Nel post Brexit

Si potrà ancora lavorare a Londra? Di certo sarà un po’ più difficile

Si potrà ancora lavorare a Londra? Di certo sarà un po’ più difficile
13 Ottobre 2016 ore 07:00

Per un Paese che nel 2015 ha subito l’emorragia di quasi 108mila suoi cittadini, quasi tutti giovani, sapere che una delle nazioni di maggior destinazione domani potrebbe diventare terra proibita è problema grave. Lo scorso anno, 16mila di quei ragazzi con la valigia hanno scelto la Gran Bretagna: e sono dati al ribasso, perché è una cifra che si riferisce solo a quelli che hanno comunicato il cambio di residenza. In realtà, alle autorità inglesi risulta un numero per lo meno doppio di italiani che si sono registrati e hanno fatto richiesta di codice fiscale. Con la Brexit tutto, però, potrebbe cambiare. Il clima non è certo dei migliori: ogni giorno dal governo inglese arrivano uscite minacciose, per spaventare e disincentivare i ragazzi europei a varcare la Manica.

 

 

Qualche “offensiva” zenofoba. Lunedì, ad esempio, era stata la ministra degli Interni Amber Rudd a lanciare la proposta di creare delle liste, obbligando così le aziende a rendere noto quanti lavoratori stranieri hanno alle dipendenze, per indurli ad assumere più britannici. Una proposta che ha seminato l’imbarazzo nel Paese e che ha ovviamente fatto adirare le imprese. Non a caso la ministra ha battuto subito in ritirata. L’assurdità di quell’idea è confermata dal fatto che in Gran Bretagna chi cerca un lavoro normalmente lo trova, essendo la disoccupazione al tasso molto basso del 4,9 percento. Quindi l’idea che chi viene da fuori toglie il posto agli inglesi è idea che non sta in piedi.

 

 

Tuttavia, rientrata quell’offensiva, ne è partita un’altra relativa agli studenti (che in realtà non tolgono lavoro, ma semmai lo portano). Il dipartimento dell’Educazione del Galles, una delle regioni maggiormente schierate per la Brexit, ha distribuito dei formulari per schedare gli stranieri. E, nelle caselle, gli italiani erano suddivisi tra italiani tout court, e “itan”, cioè italiani napoletani, e “itas”, italiani siciliani. Una classificazione dal sapore vagamente xenofobo…

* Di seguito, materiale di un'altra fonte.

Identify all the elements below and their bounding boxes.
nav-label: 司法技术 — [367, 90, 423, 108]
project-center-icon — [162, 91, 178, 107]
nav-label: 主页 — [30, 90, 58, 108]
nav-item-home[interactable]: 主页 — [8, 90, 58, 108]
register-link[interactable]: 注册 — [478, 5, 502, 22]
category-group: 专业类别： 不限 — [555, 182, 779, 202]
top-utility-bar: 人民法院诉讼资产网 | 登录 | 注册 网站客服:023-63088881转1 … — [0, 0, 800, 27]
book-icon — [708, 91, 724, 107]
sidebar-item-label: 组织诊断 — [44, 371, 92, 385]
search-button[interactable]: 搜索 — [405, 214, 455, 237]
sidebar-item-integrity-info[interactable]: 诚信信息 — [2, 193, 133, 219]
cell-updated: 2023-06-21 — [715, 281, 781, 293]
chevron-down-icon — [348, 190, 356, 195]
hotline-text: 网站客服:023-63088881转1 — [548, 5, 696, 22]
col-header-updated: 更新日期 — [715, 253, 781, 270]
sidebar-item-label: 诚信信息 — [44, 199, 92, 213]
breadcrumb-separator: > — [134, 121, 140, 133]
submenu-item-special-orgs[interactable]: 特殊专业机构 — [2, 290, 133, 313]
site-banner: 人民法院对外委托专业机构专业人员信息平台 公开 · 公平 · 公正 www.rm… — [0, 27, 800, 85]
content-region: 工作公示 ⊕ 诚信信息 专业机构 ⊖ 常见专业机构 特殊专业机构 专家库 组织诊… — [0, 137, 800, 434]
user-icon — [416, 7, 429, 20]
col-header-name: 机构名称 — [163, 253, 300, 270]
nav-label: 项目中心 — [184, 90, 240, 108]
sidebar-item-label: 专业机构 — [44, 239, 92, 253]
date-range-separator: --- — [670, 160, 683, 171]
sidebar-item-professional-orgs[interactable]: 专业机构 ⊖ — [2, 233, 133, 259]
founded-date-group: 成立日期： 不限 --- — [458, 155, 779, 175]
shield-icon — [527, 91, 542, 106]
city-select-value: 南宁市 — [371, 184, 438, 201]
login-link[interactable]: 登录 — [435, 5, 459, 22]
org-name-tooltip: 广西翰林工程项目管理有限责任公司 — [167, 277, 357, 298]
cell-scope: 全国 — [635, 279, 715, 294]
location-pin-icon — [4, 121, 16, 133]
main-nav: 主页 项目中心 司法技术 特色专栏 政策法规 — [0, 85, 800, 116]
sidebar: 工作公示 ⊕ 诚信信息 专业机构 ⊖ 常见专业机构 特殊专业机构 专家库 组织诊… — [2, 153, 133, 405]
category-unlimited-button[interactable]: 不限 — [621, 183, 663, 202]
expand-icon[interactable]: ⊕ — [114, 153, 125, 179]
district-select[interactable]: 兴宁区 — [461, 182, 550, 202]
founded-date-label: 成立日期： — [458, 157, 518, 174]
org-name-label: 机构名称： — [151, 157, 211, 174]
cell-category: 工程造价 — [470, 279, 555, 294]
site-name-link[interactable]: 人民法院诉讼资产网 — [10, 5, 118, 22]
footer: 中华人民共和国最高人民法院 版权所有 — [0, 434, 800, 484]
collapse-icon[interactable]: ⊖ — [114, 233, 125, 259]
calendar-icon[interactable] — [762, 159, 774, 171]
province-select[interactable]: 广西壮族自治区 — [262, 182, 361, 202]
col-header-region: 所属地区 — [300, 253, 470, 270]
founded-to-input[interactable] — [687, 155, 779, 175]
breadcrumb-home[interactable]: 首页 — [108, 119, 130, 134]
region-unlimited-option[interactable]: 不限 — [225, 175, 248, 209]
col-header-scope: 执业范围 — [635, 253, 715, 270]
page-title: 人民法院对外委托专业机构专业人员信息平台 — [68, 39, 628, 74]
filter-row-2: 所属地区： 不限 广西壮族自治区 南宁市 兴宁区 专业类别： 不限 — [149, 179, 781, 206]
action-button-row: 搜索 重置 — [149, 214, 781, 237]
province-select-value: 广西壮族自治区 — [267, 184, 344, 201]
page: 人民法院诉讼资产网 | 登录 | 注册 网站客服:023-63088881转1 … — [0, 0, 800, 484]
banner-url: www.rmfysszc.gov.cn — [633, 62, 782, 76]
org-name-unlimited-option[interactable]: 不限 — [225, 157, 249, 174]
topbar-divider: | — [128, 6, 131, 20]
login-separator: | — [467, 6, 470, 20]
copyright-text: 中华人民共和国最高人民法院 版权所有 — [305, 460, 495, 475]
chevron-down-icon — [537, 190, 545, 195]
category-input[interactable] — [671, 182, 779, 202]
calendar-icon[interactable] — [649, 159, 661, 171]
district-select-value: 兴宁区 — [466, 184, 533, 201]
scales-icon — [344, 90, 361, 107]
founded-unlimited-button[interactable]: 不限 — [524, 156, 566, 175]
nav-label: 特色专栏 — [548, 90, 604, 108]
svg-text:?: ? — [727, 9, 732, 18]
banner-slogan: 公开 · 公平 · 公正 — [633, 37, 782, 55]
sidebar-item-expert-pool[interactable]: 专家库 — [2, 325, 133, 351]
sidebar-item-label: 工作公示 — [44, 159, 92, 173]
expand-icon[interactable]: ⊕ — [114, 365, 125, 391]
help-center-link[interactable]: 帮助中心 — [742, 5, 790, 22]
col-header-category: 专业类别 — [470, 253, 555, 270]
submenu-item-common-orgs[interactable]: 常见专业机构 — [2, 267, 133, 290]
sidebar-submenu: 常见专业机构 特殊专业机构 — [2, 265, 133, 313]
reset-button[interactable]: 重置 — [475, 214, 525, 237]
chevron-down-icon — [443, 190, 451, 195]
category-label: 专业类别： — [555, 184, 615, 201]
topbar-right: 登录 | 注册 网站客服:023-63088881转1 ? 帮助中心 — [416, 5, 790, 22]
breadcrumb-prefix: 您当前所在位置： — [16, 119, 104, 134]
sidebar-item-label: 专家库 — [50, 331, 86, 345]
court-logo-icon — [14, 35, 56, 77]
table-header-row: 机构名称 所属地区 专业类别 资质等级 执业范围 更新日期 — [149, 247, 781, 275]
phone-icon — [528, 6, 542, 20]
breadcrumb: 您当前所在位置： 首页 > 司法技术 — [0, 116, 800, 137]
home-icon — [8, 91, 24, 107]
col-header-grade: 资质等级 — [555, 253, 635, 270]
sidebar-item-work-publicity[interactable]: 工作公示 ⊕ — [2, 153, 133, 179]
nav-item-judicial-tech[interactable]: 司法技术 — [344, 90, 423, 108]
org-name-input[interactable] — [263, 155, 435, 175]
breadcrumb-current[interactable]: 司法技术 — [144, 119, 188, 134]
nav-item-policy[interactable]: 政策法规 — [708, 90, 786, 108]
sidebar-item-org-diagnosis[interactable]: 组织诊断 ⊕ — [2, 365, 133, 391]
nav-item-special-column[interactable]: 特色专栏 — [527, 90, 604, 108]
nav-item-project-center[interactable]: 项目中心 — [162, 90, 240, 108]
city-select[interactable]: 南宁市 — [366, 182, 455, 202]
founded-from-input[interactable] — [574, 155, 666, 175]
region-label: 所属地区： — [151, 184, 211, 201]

Stesse garanzie per gli studenti. Ma, aldilà di queste sparate minacciose, la realtà è diversa. In Gran Bretagna vivono circa 430mila studenti stranieri: una voce importante anche dal punto di vista economico, che il governo si guarda bene dal compromettere. Non a caso, il Regno Unito si è preoccupato di tranquillizzarli e di garantire che i diritti di oggi non cambieranno, perché le tasse di iscrizione alle università resteranno le stesse.

 

 

Mentre per il lavoro… Sul piano del lavoro, invece, le incertezze sono maggiori. Schematizzando: da adesso sino a marzo 2017, quando inizieranno i negoziati per lo sganciamento della Gran Bretagna, chi espatria troverà condizioni immutate, ed è possibile che le garanzie acquisite poi non vengano riviste (sempre che l’Italia faccia altrettanto con i cittadini britannici venuti nella penisola). Per le trattative è previsto un tempo di due anni, ma è facile che chi decida di andare a lavorare in Gran Bretagna si trovi in una sorta di limbo: perché gli verranno applicate le regole che saranno decise alla fine del percorso. Quindi si va senza conoscere la propria sorte. Quello che sembra sicuro è che per lavorare occorrerà chiedere un permesso, e che la strada migliore sarà quella di avere un’azienda sponsor. Quindi probabilmente la trafila più usata oggi – parto e cerco lavoro una volta arrivato – non sarà più praticabile.